AMD is reportedly gearing up to expand its Ryzen 9000 "Granite Ridge" lineup with two all-new Zen 5 CPUs that push the limits of power draw and cache capacity. Leaker chi11eddog, who has cultivated ties with motherboard vendors, claims that AMD will introduce an 8-core/16-thread model rated at 120 W...
the adjusted TDP on both makes me wonder what is going on. So are we going to spend that juice on clocks? I/O (from threadripper I hope) just needed to be a bigger size to handle stuff?? (I dont know the node they made the new ones on.) We going to be pushing the infinity fabric to 1:1 with 8000 MT ram? Something has to be up for that much more power at factory settings.
Isn’t the 8C/16T having a TDP of 120W the same as the existing 9800X3D? https://www.techpowerup.com/cpu-specs/ryzen-7-9800x3d.c3891
So maybe that one’s just a “9700X3D” (or whatever name they go with) with marginally lower clocks than the 9800X3D?

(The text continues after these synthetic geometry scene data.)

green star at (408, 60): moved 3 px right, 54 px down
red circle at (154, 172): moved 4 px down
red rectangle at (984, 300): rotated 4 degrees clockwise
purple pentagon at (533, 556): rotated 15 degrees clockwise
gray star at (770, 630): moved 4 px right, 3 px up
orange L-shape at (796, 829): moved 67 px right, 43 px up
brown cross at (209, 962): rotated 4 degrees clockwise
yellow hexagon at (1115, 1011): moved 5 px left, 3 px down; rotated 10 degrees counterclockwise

I dont know what they are aiming for on the lower core count one, maybe it super weird binning of really good cores just only 4 made it on each die and this is them being like ok we wanna save money on wasted silicon lets make a dual chiplet and make it an x3d now that we have the cache thing work over duals. I cant see the reason for what the leak suggests on that small one.
That’s an interesting take, but I reckon it’d be a tough sell given the latency penalty it’d bring with it to do that, especially if the core scheduling is ever “wrong” and ends up unnecessarily bouncing between the dies. Guess we’ll have to wait and see!
Yeah it was the only reason I could think of on the fly that they are even doing this. Maybe with the I/O improvements that are in the threadripper maybe there is some locking down of how caching works with this so they tend to understand where the information is, and the cores it will put to use it. But I would think that would be more of a scheduler task, but I dont understand that level very well, or movements in that area.